Genome sequences of several pathogens have revealed a partitioning of chromosomes, with housekeeping genes often being located in the central core and antigen genes being located in subtelomeric regions5,6. These assemblies suggest that the linear organization of the genome may be important for restricting high levels of recombination to regions that code for antigens and for ensuring that all but one antigen is repressed.

Recently, genome-wide Hi-C analyses have begun to uncover the 3D organization of chromosomes at high resolution4, which has highlighted the critical role of spatial organization and compartmentalization of DNA in the regulation of gene expression and recombination2,3. In addition, microscopy-based analyses of the unicellular eukaryotic parasites Plasmodium falciparum and T. brucei have indicated that nuclear organization may be important for the mutually exclusive expression of antigens7,8,9. However, to our knowledge, the proteins that are involved in shaping genome architecture and controlling antigen expression have not yet been identified in any organism.

This study aimed to identify the process that restricts antigen expression. Specifically, we sought to identify proteins that are important for maintaining genome architecture and to determine whether global and/or local changes in chromatin conformation affect antigen expression.

In T. brucei—which is the causative agent of human sleeping sickness—the key antigens are the variant surface glycoproteins (VSGs). Most VSG genes—of which there are about 2,500—are found in long subtelomeric arrays of megabase chromosomes6. In addition, about 65 VSG genes are located on mini-chromosomes (50–150 kb in length)10and a smaller subset of VSG genes is located in distinct telomere-proximal polycistronic transcription units, called expression sites11. Expression sites are grouped into metacyclic-form and bloodstream-form expression sites (MESs and BESs, respectively) on the basis of the life-cycle stage during which they can be activated.

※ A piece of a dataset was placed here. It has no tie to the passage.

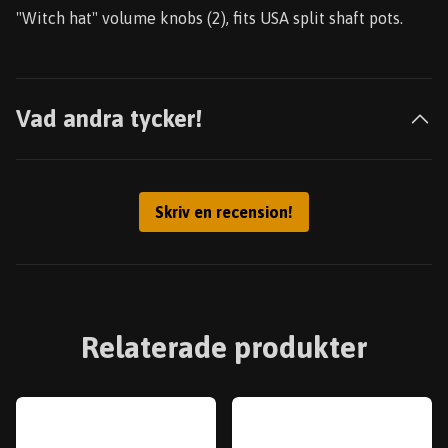
"Witch hat" volume knobs (2), fits USA split shaft pots.
Vad andra tycker!
Skriv en recension!
Relaterade produkter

VSG genes are transcribed only when they are located within an expression site and only one of about 15 BESs is transcribed at a time, which ensures that the expression of VSG genes is mutually exclusive11. Therefore, a genome sequence that contains both subtelomeric VSG gene arrays and telomeric expression sites, which is lacking in the available T. brucei genome (isolate TREU 927)6, is required to elucidate the molecular link between genome architecture and antigenic variation.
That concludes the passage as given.